3. The greatest threat to the continued success of science is NOT what the authors term “Critical Social Justice”

It is important to acknowledge one point that the authors of the “Defense of Merit in Science” article get absolutely right: science is in fact an ally to liberatory movements aimed at genuinely improving the lot of marginalized and disempowered groups. As the authors point out,

The role of science in rectifying social inequalities goes beyond “trickle down” effects of scientific progress. Science can help to develop programs addressing both the root causes of inequalities and the effectiveness of remedial policies. Recent works by Banerjee and Duflo illustrate how well founded scientific methodology can narrow the gap between rich and poor countries. Heckman’s work quantifies the impact of preschool education on students’ success. In the field of artificial intelligence, one of the most active areas of research is concerned with discrimination, fairness, and social accountability. The distinctive features of these examples … are that they are based on scientific evidence and logic and they address the root causes of inequalities …” (p. 19)

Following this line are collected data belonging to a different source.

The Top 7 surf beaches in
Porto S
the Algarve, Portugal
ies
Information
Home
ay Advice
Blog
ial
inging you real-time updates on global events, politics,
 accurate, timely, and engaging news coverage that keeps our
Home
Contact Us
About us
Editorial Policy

However, the authors are wrong to suggest that the movements that they describe under the umbrella of “Critical Social Justice” – even granting that some members of those movements pursue policies that are inimical to science – are the greatest danger to science in the United States.

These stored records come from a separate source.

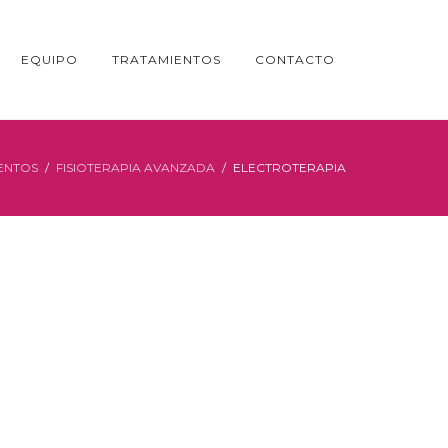
EQUIPO
TRATAMIENTOS
CONTACTO
ENTOS
FISIOTERAPIA AVANZADA
ELECTROTERAPIA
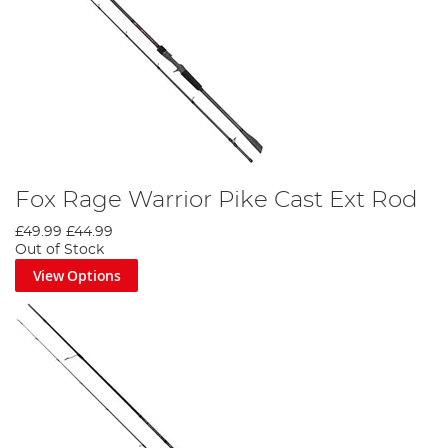
Fox Rage Warrior Pike Cast Ext Rod
£49.99
£44.99
Out of Stock
View Options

Rather, it is Republican state governments that are pursuing policies to require the teaching of proven falsehoods about climate science in schools. It is Republican health officials who are falsifying scientific reports. It is Republican judges who are willfully ignoring decades of established medical science. It is Republican lawmakers who are trying to revive attacks against the teaching of evolution in schools. In short, it is Republicans who have declared a war on science and who have begun to use the power of the state and federal government to prosecute that war.

My fear is that, in their eagerness to defend science against the wrong foe, the authors of the “Defense of Merit in Science” article have made themselves unwitting aides of the real enemies of science: the conservative Republicans who use the mantra of “anti-woke” discourse to cloak their own – infinitely more dangerous – attacks on science.